Few realize it, but our county has more economic clout and population than some states. Let’s compare it to Rhode Island, for example: Rhode Island: GDP, $46.9 billion; Nassau: GDP, $84.4 billion; Rhode Island: population, 1.05 million; Nassau County: population, 1.4 million.

The governor of Rhode Island is one Gina Raimondo.

Remember this name, because this highly capable person could be your president one day. And she is qualified for the task. Rhode Island went through a hellish time during the Great Recession.

When Raimondo became state treasurer, she restructured the pension system, then only 48 percent funded, to reflect the economics we have now, not the one we had when health care expenditures were less than half of what they are today, and life expectancy was nearly a third shorter.

This took a forceful, if not ruthless hand, but one city, Central Falls, (pop. 20,000) had already filed for a Chapter 9 municipal bankruptcy, and others were teetering on the precipice, ready to fall like dominoes unless someone stopped the bleeding.

The public service unions fought her reforms in court, which would have kept the state in perpetual crisis, and held them harmless while everyone else suffered, but she prevailed. She was later elected governor.

Today, the state is thriving, and thanks to reforms she put in place, she was able to execute a meaningful income tax cut for state residents, raised the minimum wage and expanded the EITC. This was transformational leadership.
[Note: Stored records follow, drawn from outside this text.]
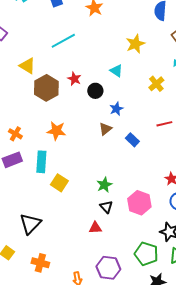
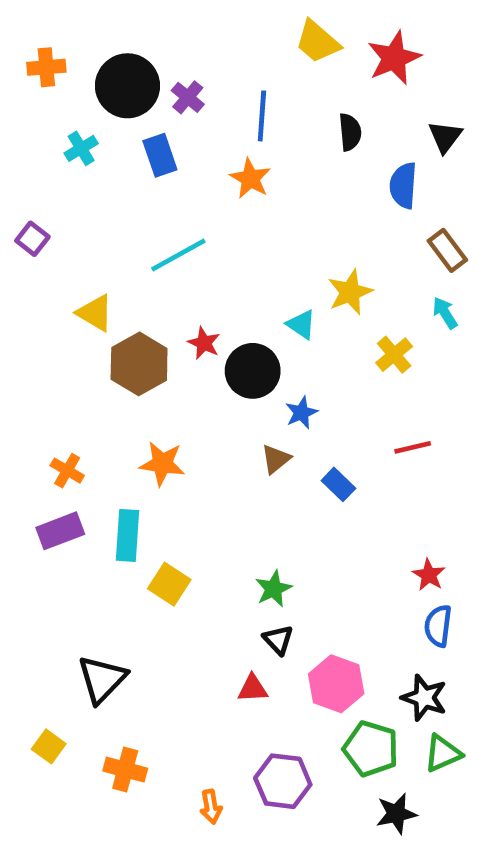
yellow star: (135, 44) -> (350, 292), moved
black circle: (95, 91) -> (253, 371), size x1.5
pink hexagon: (139, 203) -> (336, 684), moved

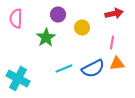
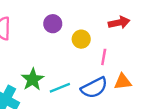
green star: (46, 38) -> (33, 79), moved
pink line: (112, 43) -> (104, 57), moved

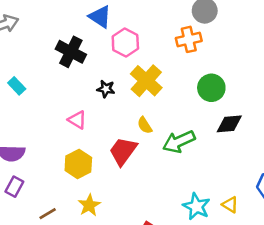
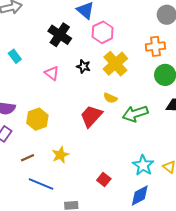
orange cross: (189, 39) -> (155, 46), moved
pink triangle: (77, 120) -> (52, 73), moved
yellow semicircle: (145, 125) -> (110, 98), turned -40
yellow hexagon: (78, 164) -> (37, 119), moved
Nassau faced and still faces, a similar dilemma to what Rhode Island had. However, we had NIFA imposed on us, which only served to protect Nassau’s perpetual state of insolvency. There is a reason for this: Quality of Leadership, Rhode Island (Wikipedia).

“Raimondo graduated with a Bachelor of Arts degree magna cum laude in economics from Harvard University. She attended New College, Oxford as a Rhodes Scholar (and) received her juris doctor degree from Yale Law in 1998.  
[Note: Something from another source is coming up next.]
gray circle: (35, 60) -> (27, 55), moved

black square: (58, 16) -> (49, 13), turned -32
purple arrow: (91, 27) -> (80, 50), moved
Following graduation from Yale, (she) served as a law clerk to federal Judge Kamba Wood for the Southern District of New York. Raimondo returned to Rhode Island in 2000 to co-found the state’s first venture capital firm, Point Judith Capital”

Quality of Leadership, Nassau County: (Official Bio)

“County Executive Curran began her career as a reporter at the NY Daily News and the NY Post. She specialized in in-depth features, often writing about Long Island. She was an adjunct professor of journalism at SUNY Purchase. She started in public service as a Trustee on the Baldwin Board of Education from 2011-2014, serving as president in her final year. She earned her B.A. in Liberal Arts at Sarah Lawrence College, and lives in Baldwin with her husband and their three daughters, Claire, Julie, and Molly.”

One leader took a state with half of the resources, practically on life support, and turned it around. Another isn’t even remotely capable of modifying a revenue stack whose structure was originated before Hitler invaded Poland. Know why?

Because in any organization, you’re only as good as your people. One leader was eminently qualified. The other lacks any semblance of credentials or ability.

And this studied lack of commitment to policy excellence extends to all of her cohorts. Look at any Long Island officeholders’ social media feed: They have absolutely no interest in policy whatsoever. Who do they follow? Only each other.

The entire political culture is incestuous.

Outside influence is not only shunned, for them it doesn’t even exist. There is a complete lack of intellectual curiosity when it comes to public policy, and that is why they simply go through the motions, getting their pictures taken handing out prom dresses and backpacks, paying visits to VFWs and firehouses, and doing nothing in the way of structuring the county to succeed.

Who’s responsible? Partially, we are. We accept it until something really outrageous happens, and suddenly there’s a line of people standing outside in frigid weather freaking out over re-assessment.

The other reason is our “leaders” aren’t chosen based on their accomplishments, training, or experience. They’re chosen for their docility and pliability to do as their told by the people who really run the county. And that ain’t us.